-- DATA PROVIDED follows --
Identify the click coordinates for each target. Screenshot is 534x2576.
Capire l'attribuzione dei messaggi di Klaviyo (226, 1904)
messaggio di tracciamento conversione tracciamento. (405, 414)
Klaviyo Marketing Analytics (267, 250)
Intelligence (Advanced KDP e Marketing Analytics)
-- DATA PROVIDED concluded --
-- DATA PROVIDED follows --
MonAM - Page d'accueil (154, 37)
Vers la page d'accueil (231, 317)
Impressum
-- DATA PROVIDED concluded --
-- DATA PROVIDED follows --
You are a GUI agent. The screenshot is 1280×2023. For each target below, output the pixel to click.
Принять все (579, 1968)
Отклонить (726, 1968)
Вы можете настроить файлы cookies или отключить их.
-- DATA PROVIDED concluded --
» TASK DIRECTIONS: How many lines above contain the word "target"? Reply with only the number.

» TASK RESPONSE: 2